The NOPR was developed to collect data on the clinical usefulness of PET to meet requirements for evidence-based coverage of PET. This is a report of data collected during 2 years from the NOPR to examine the frequency of change in cancer management associated with PET use.
Study Highlights

* The NOPR collected data from the PET facility, treating clinicians, and interpreting clinicians during 2 years, including indication for testing, patient’s cancer type, patient’s performance status, and the clinician’s management.
* Clinician’s intended management was dichotomized as either treatment (such as surgery, radiation, or chemotherapy) or no treatment (such as observation, biopsy, or supportive care).
* A change in management was defined as change from treatment to nontreatment or vice versa.

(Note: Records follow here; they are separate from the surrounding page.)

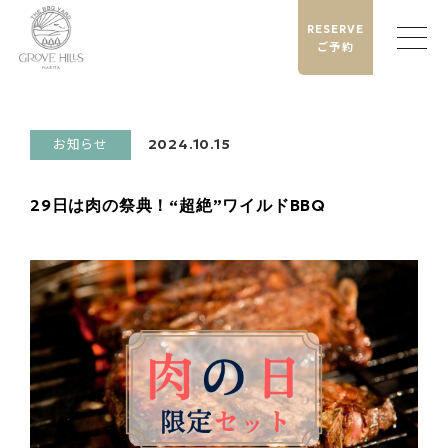
RESERVE
ご予約
お知らせ
2024.10.15
29日は肉の祭典！“超絶”ワイルドBBQ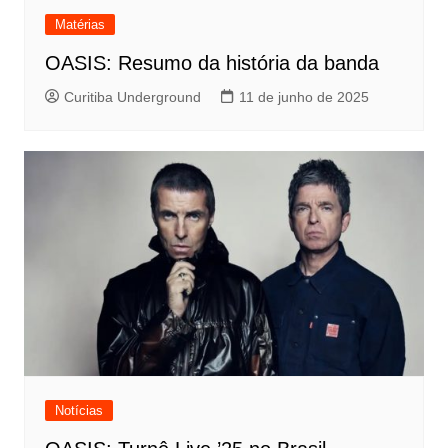
Matérias
OASIS: Resumo da história da banda
Curitiba Underground
11 de junho de 2025
Notícias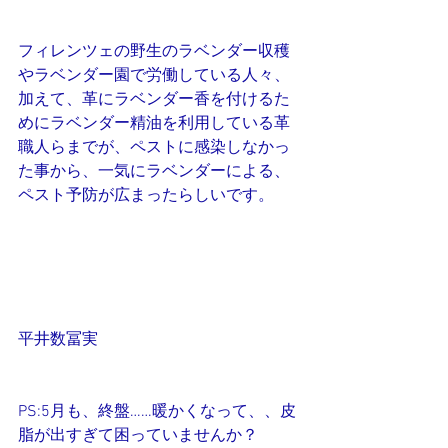
フィレンツェの野生のラベンダー収穫
やラベンダー園で労働している人々、
加えて、革にラベンダー香を付けるた
めにラベンダー精油を利用している革
職人らまでが、ペストに感染しなかっ
た事から、一気にラベンダーによる、
ペスト予防が広まったらしいです。 
平井数冨実
PS:5月も、終盤……暖かくなって、、皮
脂が出すぎて困っていませんか？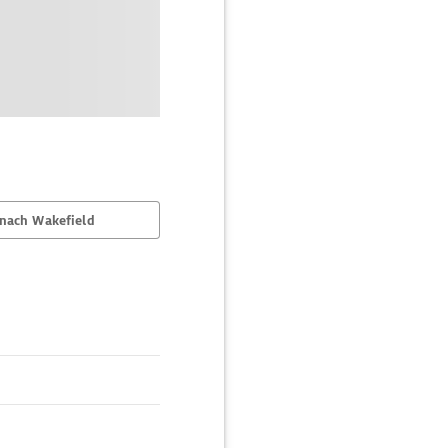
nach Wakefield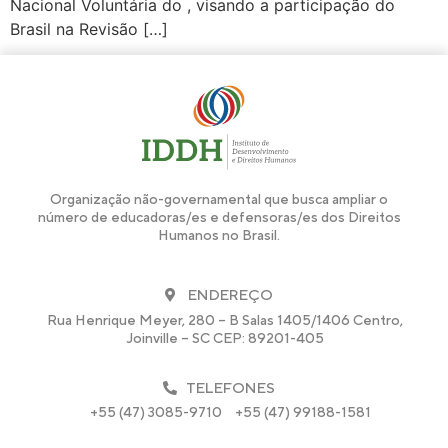
Nacional Voluntária do , visando a participação do
Brasil na Revisão […]
Organização não-governamental que busca ampliar o
número de educadoras/es e defensoras/es dos Direitos
Humanos no Brasil.
ENDEREÇO
Rua Henrique Meyer, 280 – B Salas 1405/1406 Centro,
Joinville – SC CEP: 89201-405
TELEFONES
+55 (47) 3085-9710
+55 (47) 99188-1581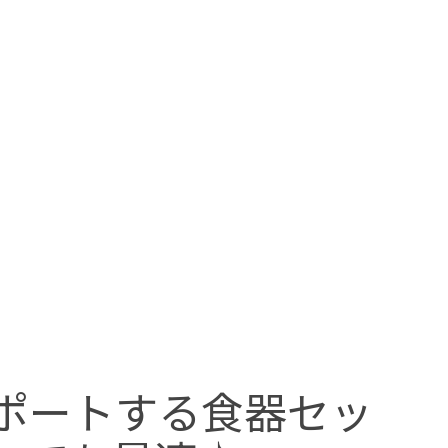
ポートする食器セッ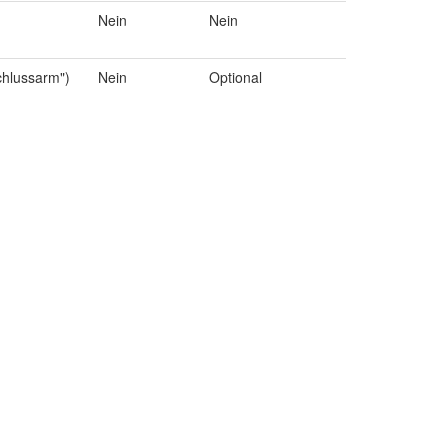
Nein
Nein
chlussarm")
Nein
Optional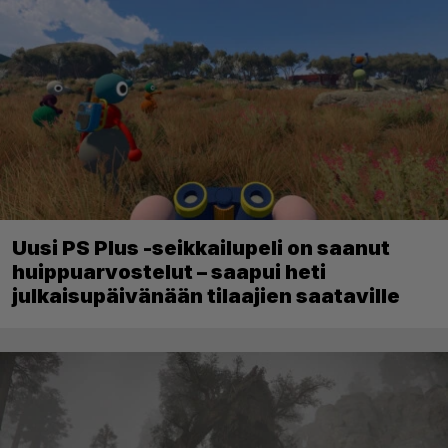
Uusi PS Plus -seikkailupeli on saanut
huippuarvostelut – saapui heti
julkaisupäivänään tilaajien saataville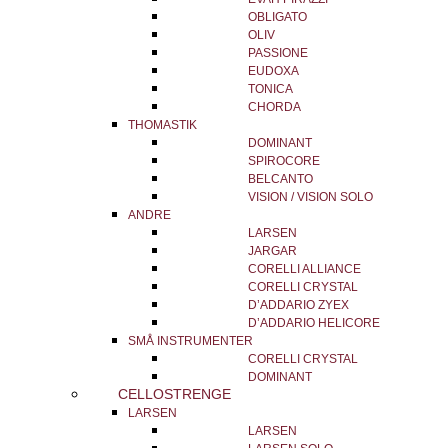
OBLIGATO
OLIV
PASSIONE
EUDOXA
TONICA
CHORDA
THOMASTIK
DOMINANT
SPIROCORE
BELCANTO
VISION / VISION SOLO
ANDRE
LARSEN
JARGAR
CORELLI ALLIANCE
CORELLI CRYSTAL
D’ADDARIO ZYEX
D’ADDARIO HELICORE
SMÅ INSTRUMENTER
CORELLI CRYSTAL
DOMINANT
CELLOSTRENGE
LARSEN
LARSEN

* These approaches also assessed how often the intent of planned therapies changed from curative to palliative or vice versa, or in the type or number of therapies planned.
* Only patients with histologically confirmed cancers were included, who were undergoing PET for initial staging, restaging, or detection of suspected recurrences.

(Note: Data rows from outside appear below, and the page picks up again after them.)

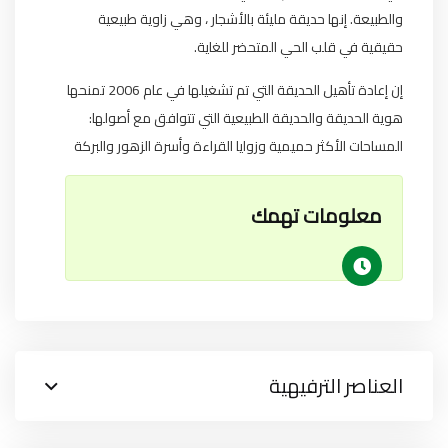
والطبيعة. إنها حديقة مليئة بالأشجار ، وهي زاوية طبيعية
حقيقية في قلب الحي المتحضر للغاية.
إن إعادة تأهيل الحديقة التي تم تشغيلها في عام 2006 تمنحها
هوية الحديقة والحديقة الطبيعية التي تتوافق مع أصولها:
المساحات الأكثر حميمية وزوايا القراءة وأسرة الزهور والبركة
معلومات تهمك
العناصر الترفيهية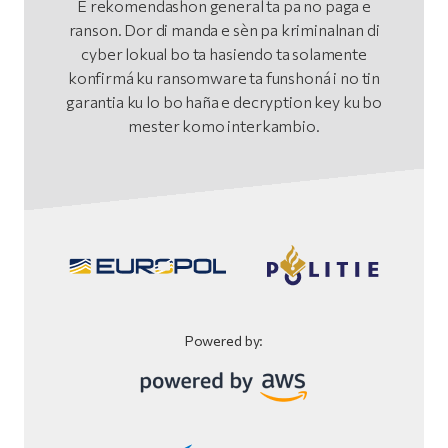
E rekomendashon general ta pa no paga e
ranson. Dor di manda e sèn pa kriminalnan di
cyber lokual bo ta hasiendo ta solamente
konfirmá ku ransomware ta funshoná i no tin
garantia ku lo bo haña e decryption key ku bo
mester komo interkambio.
Powered by: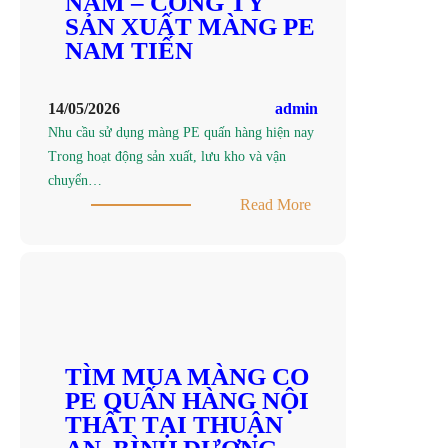
NAM – CÔNG TY
AN,
SẢN XUẤT MÀNG PE
BÌNH
NAM TIẾN
DƯƠNG
–
14/05/2026
admin
CÔNG
Nhu cầu sử dụng màng PE quấn hàng hiện nay
TY
Trong hoạt động sản xuất, lưu kho và vận
SẢN
chuyển…
XUẤT
:
Read More
MÀNG
TÌM
PE
MUA
NAM
MÀNG
TIẾN
PE
QUẤN
HÀNG
ĐA
TÌM MUA MÀNG CO
DẠNG
PE QUẤN HÀNG NỘI
KÍCH
THẤT TẠI THUẬN
THƯỚC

* Excluded were cases for which PET was used for cancer diagnosis or monitoring therapy.
* Primary outcome was the impact of PET on clinician management overall and by cancer type.

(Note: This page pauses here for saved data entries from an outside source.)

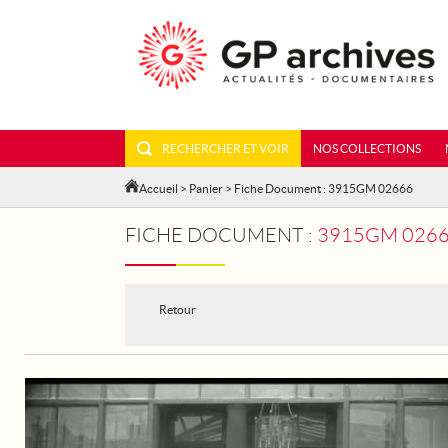
RECHERCHER ET VOIR
NOS COLLECTIONS
Accueil
>
Panier
> Fiche Document : 3915GM 02666
FICHE DOCUMENT :
3915GM 02666 - 
Retour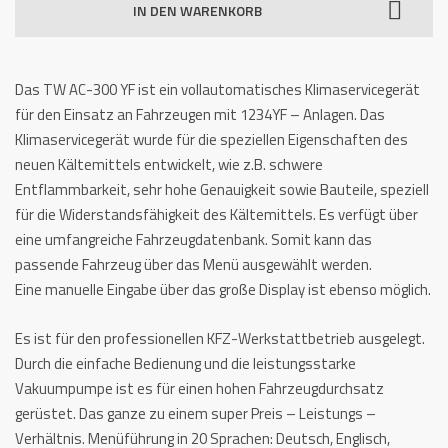
IN DEN WARENKORB
300
YF
Menge
Das TW AC-300 YF ist ein vollautomatisches Klimaservicegerät
für den Einsatz an Fahrzeugen mit 1234YF – Anlagen. Das
Klimaservicegerät wurde für die speziellen Eigenschaften des
neuen Kältemittels entwickelt, wie z.B. schwere
Entflammbarkeit, sehr hohe Genauigkeit sowie Bauteile, speziell
für die Widerstandsfähigkeit des Kältemittels. Es verfügt über
eine umfangreiche Fahrzeugdatenbank. Somit kann das
passende Fahrzeug über das Menü ausgewählt werden.
Eine manuelle Eingabe über das große Display ist ebenso möglich.
Es ist für den professionellen KFZ-Werkstattbetrieb ausgelegt.
Durch die einfache Bedienung und die leistungsstarke
Vakuumpumpe ist es für einen hohen Fahrzeugdurchsatz
gerüstet. Das ganze zu einem super Preis – Leistungs –
Verhältnis. Menüführung in 20 Sprachen: Deutsch, Englisch,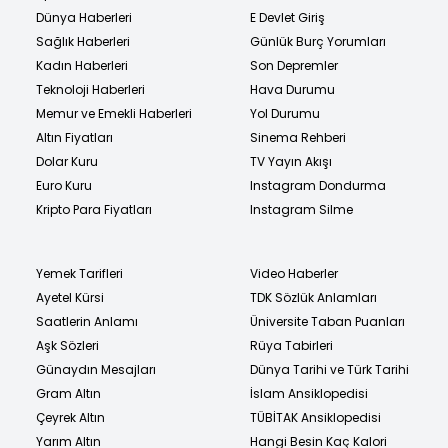
Dünya Haberleri
E Devlet Giriş
Sağlık Haberleri
Günlük Burç Yorumları
Kadın Haberleri
Son Depremler
Teknoloji Haberleri
Hava Durumu
Memur ve Emekli Haberleri
Yol Durumu
Altın Fiyatları
Sinema Rehberi
Dolar Kuru
TV Yayın Akışı
Euro Kuru
Instagram Dondurma
Kripto Para Fiyatları
Instagram Silme
Yemek Tarifleri
Video Haberler
Ayetel Kürsi
TDK Sözlük Anlamları
Saatlerin Anlamı
Üniversite Taban Puanları
Aşk Sözleri
Rüya Tabirleri
Günaydın Mesajları
Dünya Tarihi ve Türk Tarihi
Gram Altın
İslam Ansiklopedisi
Çeyrek Altın
TÜBİTAK Ansiklopedisi
Yarım Altın
Hangi Besin Kaç Kalori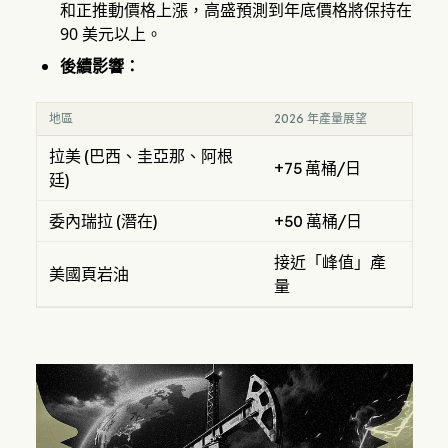
和正推動價格上漲，高盛預測到年底價格將保持在
90 美元以上。
後續影響：
地區
2026 年產量展望
拉美 (巴西、圭亞那、阿根
+75 萬桶/日
廷)
委內瑞拉 (潛在)
+50 萬桶/日
接近「峰值」產
美國頁岩油
量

* The final cohort consisted of 40,863 scans performed on 34,536 patients.
* 14,365 were for initial staging of newly diagnosed cancer, 14,584 for restaging of cancer after treatment completion, and 11,914 for the evaluation of suspected recurrence of a previously treated cancer.
* Mean patient age was 72.4 years, 50% were men, and 88.2% had a performance status of 0 or 1.
* The summary cancer stage before PET was judged as no evidence of disease in 12.0%, locoregional disease in 33.5%, metastatic disease in 29.4%, and unknown in 25.1%.
* Overall, PET led to a change in intended management from treatment to nontreatment or vice versa in 38.0%.
* Among the 13.6% with 2 PET scans, the frequency of change in intended treatment was slightly higher vs the second scan (39.2% vs 36.2%).
* Among those with 3 or more scans, the value for the third and other scans was 34%.
* There were 16 cancer types.
* The frequency of a change in intended management by cancer type ranged from a low of 31.4% for nonmelanoma skin cancer to a high of 48.7% for myeloma.
* The change in management differed significantly for 7 of 16 cancer types.
* The cancer-specific values varied little, from a low of 9.6% for nonmelanoma skin cancers to 16.2% for ovarian cancer.
* Only for myeloma did PET have a significantly greater impact on intended management vs other cancers.
* Myeloma was the only cancer type among those 7 with an OR notably different from 1.0.
* Change from nontreatment to treatment was substantially more likely than the converse (30.0% vs 8.0% overall).
* A change in goal of treatment, from curative to palliative or vice versa, occurred in 14.1% overall with limited variation by cancer type.
* In 15.1% of cases, when treatment was planned before PET, change to supportive care or observation occurred most frequently after cancer of the kidney and least often after female genital cancers.
* A major change in planned treatment occurred in 8.6% of cases overall, most often in tumors of the liver and intrahepatic bile ducts and least often in myeloma and nonmelanoma skin cancers.
* The impact of PET was greater for detection of suspected recurrences (OR, 1.56) vs initial staging or restaging.
* Patients with myeloma and ovarian cancer were more likely and those with kidney cancer and stomach cancer were less likely to have a change in management after PET.
* The authors concluded that the impact of PET on intended management was consistent for a wide range of cancers and recommended that use of PET not be restricted to some cancer types.

Pearls for Practice

* Use of PET for patients with confirmed cancer is associated with change in intended management in 38% of cases.
* Frequency of change in management after PET does not vary by cancer type and is highest for myeloma and for cancer recurrences.